The ‘BioSpine’ spinal injury rehabilitation project, led by Dr Palipana and co-investigator Dr Claudio Pizzolato, is considered a world-first and has the potential to completely transform the way spinal injury patients are rehabilitated. While traditional methods of rehabilitation are fairly passive, with BioSpine, the team works to engage someone’s thoughts.
“We use EEG (Electroencephalogram) headsets, which essentially read brainwaves and the electrical activity within a patient’s brain. We teach the patient to think about physical movement like walking or cycling. We then read that pattern, and translate it into virtual reality, where people’s limbs become animated to move,” Dr Palipana explained.
The BioSpine technology uses the patient’s ‘digital twin’ to connect and work with physical rehabilitation equipment, such as a motorised exercise bike, and functional electrical stimulation to create a personalised, optimal rehabilitation program.

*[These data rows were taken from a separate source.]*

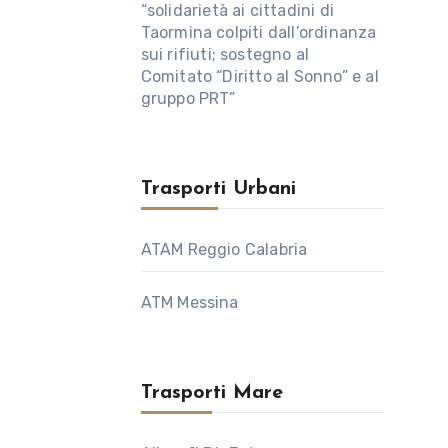
“solidarietà ai cittadini di
Taormina colpiti dall’ordinanza
sui rifiuti; sostegno al
Comitato “Diritto al Sonno” e al
gruppo PRT”
Trasporti Urbani
ATAM Reggio Calabria
ATM Messina
Trasporti Mare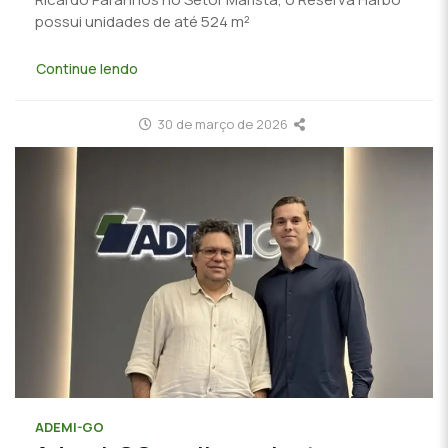
possui unidades de até 524 m²
Continue lendo
30 de março de 2026
ADEMI-GO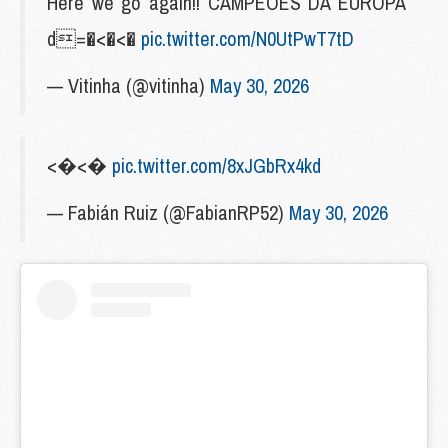
Here we go again!! CAMPEÕES DA EUROPA
d=�<�<�
pic.twitter.com/N0UtPwT7tD
— Vitinha (@vitinha)
May 30, 2026
<�<�
pic.twitter.com/8xJGbRx4kd
— Fabián Ruiz (@FabianRP52)
May 30, 2026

Drug therapy is also incorporated for a holistic approach.
“These are really cutting-edge techniques enabled by the technology that we have today. It is a vastly different paradigm to traditional methods of rehabilitation,” he said.
“We are hoping to have a clinical trial, with 6 to 12 people, which will hopefully kick off in the next 12 months,” he said.
Dr Palipana and his team have also commenced patent processing with hopes that BioSpine will be commercially available in six to eight years, rolled out to patients in clinics and hospitals.
BioSpine’s research approach included collaboration with spinal cord injury patients, clinicians, researchers, and engineers, right from the beginning of the project.
“We have all kinds of experts. We have an expert in electrical stimulation. We have an expert in brain-computer interfaces. We have links with a collaborator at Harvard University in the United States,” Dr Palipana said.
Dr Palipana believes that the single most important requirement for innovation is the ability to foster and encourage ideas. He credits the Health and Knowledge Precinct for providing the right environment and infrastructure to facilitate the exchange of big ideas between talented minds.
“We have an environment here at Lumina where if we put a group of dreamers and innovators together, no idea is too big. In society, we often knock down ideas for being too bold or too difficult or audacious, but we can overcome this. We have the right kind of ‘fertile soil’ to grow and support one another.”
“If you put a diverse group of people together, some pretty amazing things come out. That is a big benefit of having everything in one place,” he said.
Dr Palipana was also recently a mentor in the LuminaX Accelerator program designed to support promising start-ups within the HealthTech space. He mentored the team behind ‘Able Digital Wellness,’ a fitness, wellness, and nutrition digital platform designed specifically to assist people with disabilities to maintain good health.
“I like to think of Gold Coast as a hub for inclusion and the disability space. I really enjoyed working with entrepreneurs in the community here, like the Able team. HealthTech is all about accessibility and inclusion, and there are a lot of interesting projects at Griffith and Cohort Innovation Space within Lumina especially,” he said.
Dr Palipana describes research success as the day he can stand up through his own power.
“We need to start dreaming big. Here in the Gold Coast, we have the expertise, we have the environment, we have the talent, we have the will, we have the energy, and we have the resources.”
“We’re at this really exciting time in human history where even technology is not the limiting factor for most things. It’s just our imagination and willingness to dream big.”